| Activity |
From the entries below, output the line with "die von uns" and each following line up to and including the line with "z, auf der wir", exactly as written.

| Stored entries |

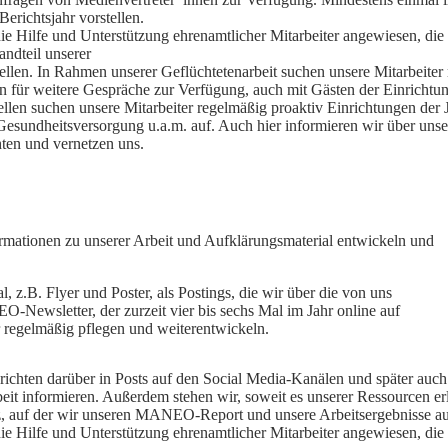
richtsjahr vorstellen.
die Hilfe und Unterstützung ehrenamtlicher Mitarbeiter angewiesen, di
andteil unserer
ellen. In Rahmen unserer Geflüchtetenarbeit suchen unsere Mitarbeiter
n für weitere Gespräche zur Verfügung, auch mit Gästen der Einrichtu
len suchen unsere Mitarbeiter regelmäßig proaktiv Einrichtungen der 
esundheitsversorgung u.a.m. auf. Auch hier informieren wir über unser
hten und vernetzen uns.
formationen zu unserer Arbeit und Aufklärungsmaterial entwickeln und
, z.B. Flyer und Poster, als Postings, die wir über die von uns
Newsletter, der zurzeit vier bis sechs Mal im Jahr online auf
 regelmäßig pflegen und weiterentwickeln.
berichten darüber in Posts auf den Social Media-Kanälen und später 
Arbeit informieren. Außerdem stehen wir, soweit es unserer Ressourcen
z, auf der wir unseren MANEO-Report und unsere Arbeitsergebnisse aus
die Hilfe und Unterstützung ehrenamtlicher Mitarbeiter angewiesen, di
---
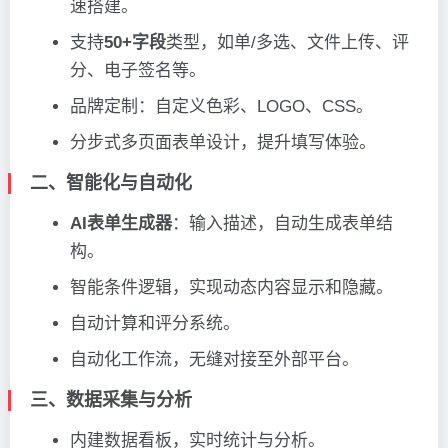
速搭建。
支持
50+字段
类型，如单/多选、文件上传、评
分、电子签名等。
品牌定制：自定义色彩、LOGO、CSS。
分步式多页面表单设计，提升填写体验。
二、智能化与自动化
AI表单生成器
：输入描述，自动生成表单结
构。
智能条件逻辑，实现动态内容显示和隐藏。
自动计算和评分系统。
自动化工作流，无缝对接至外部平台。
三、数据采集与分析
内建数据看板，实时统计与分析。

| Reply |
, z.B. Flyer und Poster, als Postings, die wir über die von uns
Newsletter, der zurzeit vier bis sechs Mal im Jahr online auf
 regelmäßig pflegen und weiterentwickeln.
berichten darüber in Posts auf den Social Media-Kanälen und später 
Arbeit informieren. Außerdem stehen wir, soweit es unserer Ressourcen
z, auf der wir unseren MANEO-Report und unsere Arbeitsergebnisse aus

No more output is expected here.